Meccanismi da studiare
«La relazione tra diabete di tipo 2 e malattia di Alzheimer è ancora poco chiara - dice il ricercatore bergamasco -. Non tutti i soggetti con diabete di tipo 2 sono affetti da morbo di Alzheimer e, allo stesso modo, non tutti i malati di Alzheimer sono diabetici. Tuttavia, negli ultimi anni, l'evidenza epidemiologica indica che rispetto a soggetti anziani sani la popolazione della stessa età alle prese con il diabete di tipo 2 ha più probabilità di sviluppare un deterioramento cognitivo e una maggiore sensibilità alla insorgenza della malattia di Alzheimer».
Il nuovo studio fornisce una visione innovativa del potenziale meccanismo che potrebbe spiegare la relazione tra diabete di tipo 2 e insorgenza di malattia di Alzheimer.

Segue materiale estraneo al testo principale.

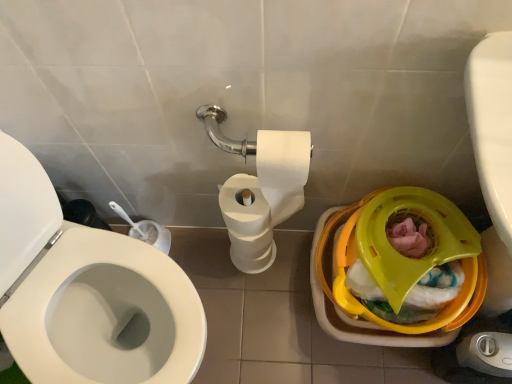 Question: Can you confirm if white matte toilet paper at center is shorter than yellow plastic potty at lower right?

Choices:
 (A) no
 (B) yes

Answer: (A)

Question: From the image's perspective, is white matte toilet paper at center beneath yellow plastic potty at lower right?

Choices:
 (A) no
 (B) yes

Answer: (A)

Question: Is white matte toilet paper at center positioned with its back to yellow plastic potty at lower right?

Choices:
 (A) no
 (B) yes

Answer: (A)

Question: Does white matte toilet paper at center have a greater width compared to yellow plastic potty at lower right?

Choices:
 (A) no
 (B) yes

Answer: (A)

Question: From the image's perspective, is white matte toilet paper at center over yellow plastic potty at lower right?

Choices:
 (A) yes
 (B) no

Answer: (A)

Question: Is white matte toilet paper at center surrounding yellow plastic potty at lower right?

Choices:
 (A) no
 (B) yes

Answer: (A)

Question: Is white matte toilet paper at center completely or partially inside yellow plastic potty at lower right?

Choices:
 (A) yes
 (B) no

Answer: (B)

Question: Considering the relative sizes of yellow plastic potty at lower right and white matte toilet paper at center in the image provided, is yellow plastic potty at lower right shorter than white matte toilet paper at center?

Choices:
 (A) no
 (B) yes

Answer: (B)

Question: Are yellow plastic potty at lower right and white matte toilet paper at center located far from each other?

Choices:
 (A) no
 (B) yes

Answer: (A)

Question: Can we say yellow plastic potty at lower right lies outside white matte toilet paper at center?

Choices:
 (A) no
 (B) yes

Answer: (B)

Question: Is yellow plastic potty at lower right at the left side of white matte toilet paper at center?

Choices:
 (A) yes
 (B) no

Answer: (B)

Question: From a real-world perspective, is yellow plastic potty at lower right physically above white matte toilet paper at center?

Choices:
 (A) yes
 (B) no

Answer: (A)

Question: Is white matte toilet paper at center to the left or to the right of yellow plastic potty at lower right in the image?

Choices:
 (A) right
 (B) left

Answer: (B) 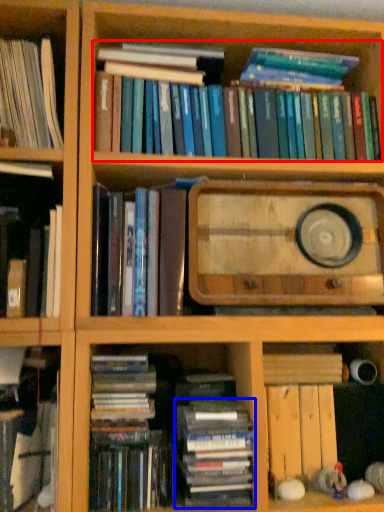 Question: Among these objects, which one is farthest to the camera, book (highlighted by a red box) or book (highlighted by a blue box)?

Choices:
 (A) book
 (B) book

Answer: (A) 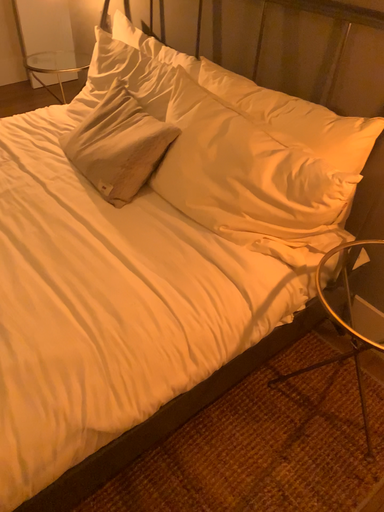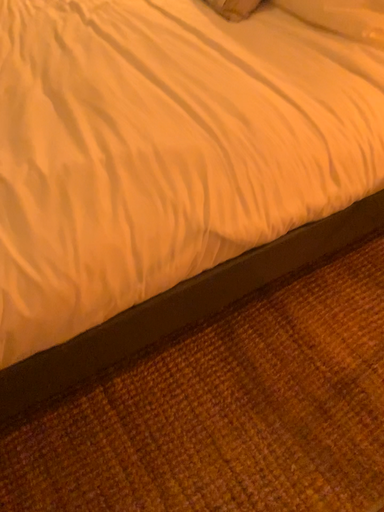 Question: How did the camera likely rotate when shooting the video?

Choices:
 (A) rotated downward
 (B) rotated upward

Answer: (A)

La scoperta del professor Pasinetti ha molteplici implicazioni sociali : attualmente ci sono più di 5 milioni di americani colpiti dall'Alzheimer e l'incidenza della malattia ipotizza una crescita esponenziale nei prossimi trent'anni, complice il continuo invecchiamento della popolazione.
Ma come tradurre gli esiti della ricerca in un possibile trattamento nell'uomo? Giulio Pasinetti e i suoi colleghi sono ottimisti: «Pensiamo di riuscire a capire come queste alterazioni del metabolismo del glucosio siano in grado di modificare la funzione di segmenti specifici di Dna e, da qui, iniziare a disegnare nuove terapie sperimentali per prevenire o comunque bloccare le modificazioni funzionali del Dna in pazienti affetti da malattia di Alzheimer. Bisognerà studiare ancora molto, ma siamo sulla buona strada».